Davon haben wir nichts gewusst!

Wenn sich diese Diss. mit der "Judenvernichtung" bis 1941 beschäftigt, dann blendet es vor allem eines aus, die auf der Wannsee-Konferenz beschlossene "Endlösung" und die damit zusammenhängenden industriellen Massenmord, sprich Holocaust.
Das muss ein Missverständnis sein.
Haas befasst sich mit dem Zeitraum 1941-43. Er macht am Anfang seiner Diss. einen Überblick zum Zeitraum bis 1941.

Jan Karski berichtete zwischen 1942 und 1943 als Mitglied der polnischen Untergrundarmee Armia Krajowa (AK) nach London. Jan Karski – Wikipedia
Witold Pilecki berichtete ebenfalls als Mitglied der AK ab Oktober 1940 bi 1943 direkt aus Auschwitz via die AK nach London. Witold Pilecki – Wikipedia
Witold Pileckis Bericht aus Auschwitz
Dort z.B. der Abschnitt Die neuen Krematorien in Birkenau/Rajsko

durch die im Untergrund arbeitende Jüdische Sozialistische Partei aus Warschau nach London geschmuggelt.
von einer Jüdischen Sozialistischen Partei in diesem Zusammenhang hörte ich noch nie.
 
von einer Jüdischen Sozialistischen Partei in diesem Zusammenhang hörte ich noch nie.

Ist doch gut, man lernt halt nie aus.

Ansonsten, anstatt hier Belehrungen zu verteilen, wäre es hilfreicher gewesen, stattdessen, wenn Du die Publikation kennst, inhaltlich zu referieren, welche Informationen denn der schweizer Öffentlichkeit zur Verfügung standen.
 
Dann nehmen wir doch mal den Hr. Haas. Wenn sich diese Diss. mit der "Judenvernichtung" bis 1941 beschäftigt, dann blendet es vor allem eines aus, die auf der Wannsee-Konferenz beschlossene "Endlösung" und die damit zusammenhängenden industriellen Massenmord, sprich Holocaust.
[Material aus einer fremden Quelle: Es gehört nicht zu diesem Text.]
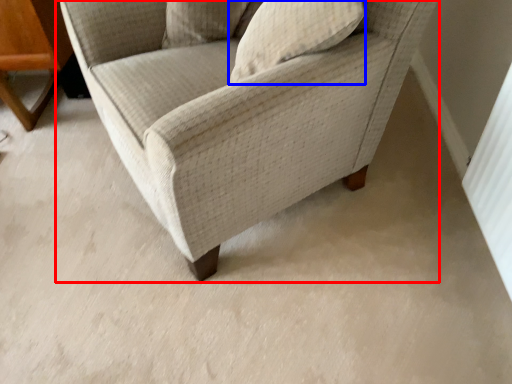 Question: Among these objects, which one is nearest to the camera, chair (highlighted by a red box) or pillow (highlighted by a blue box)?

Choices:
 (A) chair
 (B) pillow

Answer: (A) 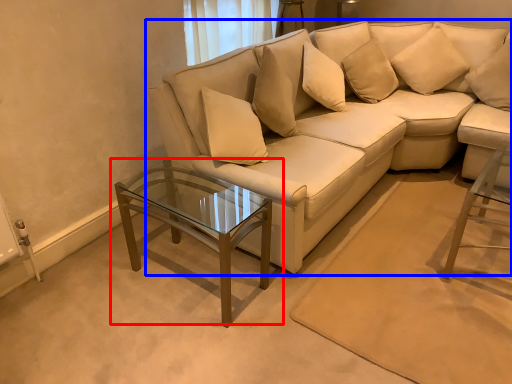 Question: Among these objects, which one is nearest to the camera, coffee table (highlighted by a red box) or studio couch (highlighted by a blue box)?

Choices:
 (A) coffee table
 (B) studio couch

Answer: (A) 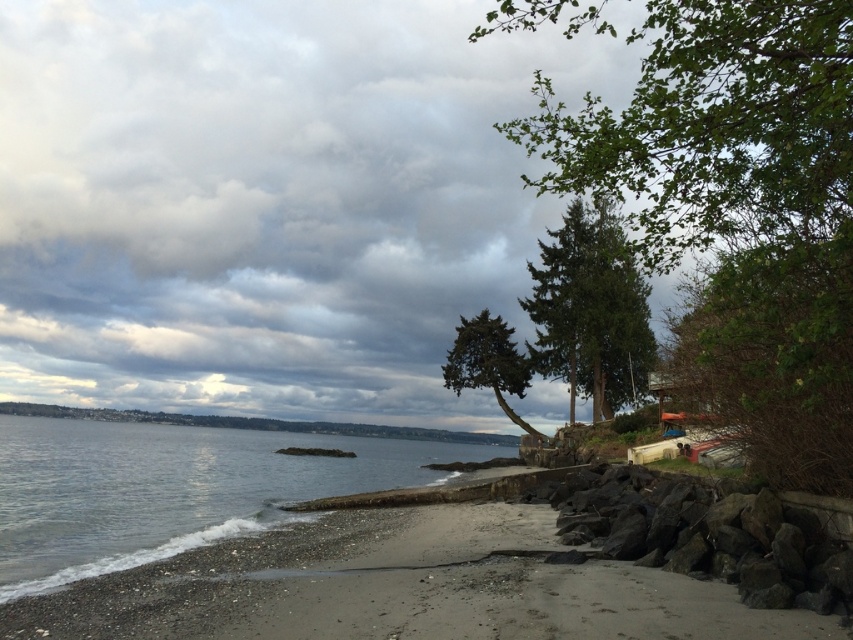 You are standing at the point closest to the camera in the image. Which of the two points, point (700,225) or point (753,561), is closer to you?

Point (700,225) is in front of point (753,561), so it is closer to you.

You are standing on the beach and want to take a photo of both the clear water at lower left and the green textured tree at center. Which object should you focus on first if you want to capture both in one frame without moving the camera?

The clear water at lower left is shorter than the green textured tree at center, so you should focus on the green textured tree at center first to ensure both are in focus.

Based on the photo, you are standing on the beach and want to take a photo of the green leafy tree at center. Your camera has a maximum focus range of 5 meters. Can you capture the tree clearly?

The green leafy tree at center is 4.70 meters from viewer, so yes, the camera can focus on it clearly since it is within the 5 meter range. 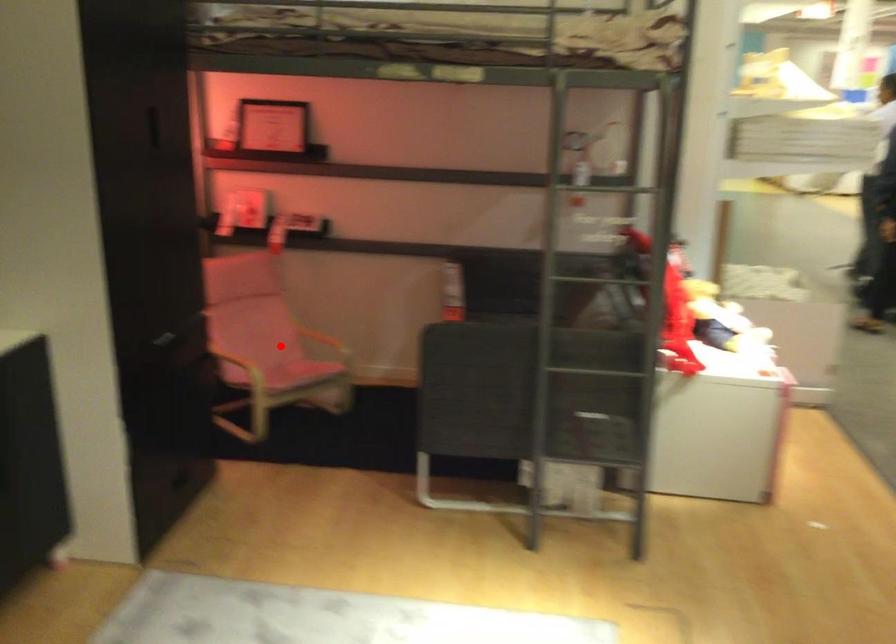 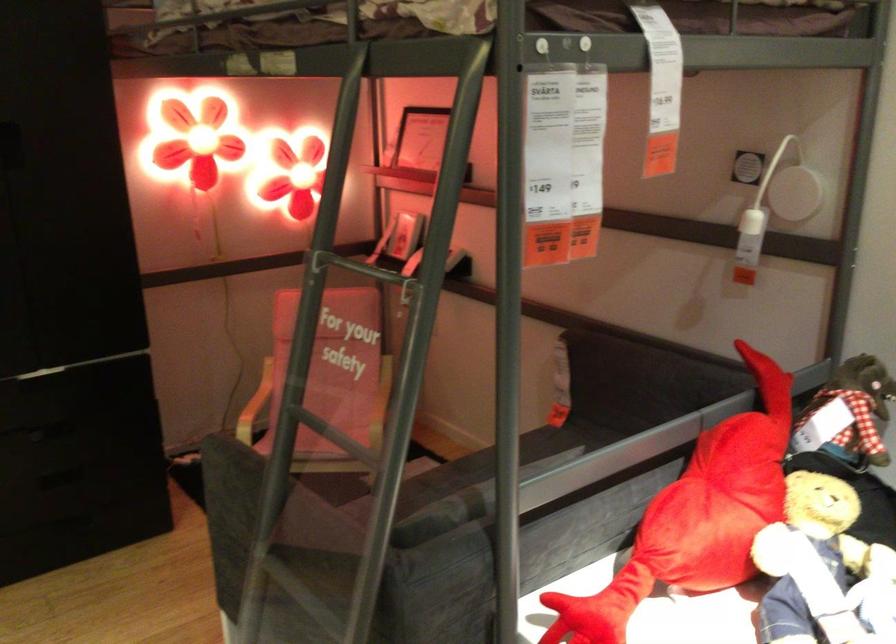 Locate, in the second image, the point that corresponds to the highlighted location in the first image.

(331, 404)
Gewußt wurde die systematische Verfolgung von politischen Gegnern, Juden oder anderen "mißliebigen Personen" und das System der Konzentrationlager.

Dass Berichte in Zeitungen den Holocaust direkt thematisierten ist mir neu - was nicht viel heist - und es wäre durchaus intererssant, was denn da berichtet wurde. Es bleibt bei mir allerdings eine große Skepsis hinsichtlich der realistischen Darstellungen der Informationen (@ursi: Kannst Du etwas dazu sagen?)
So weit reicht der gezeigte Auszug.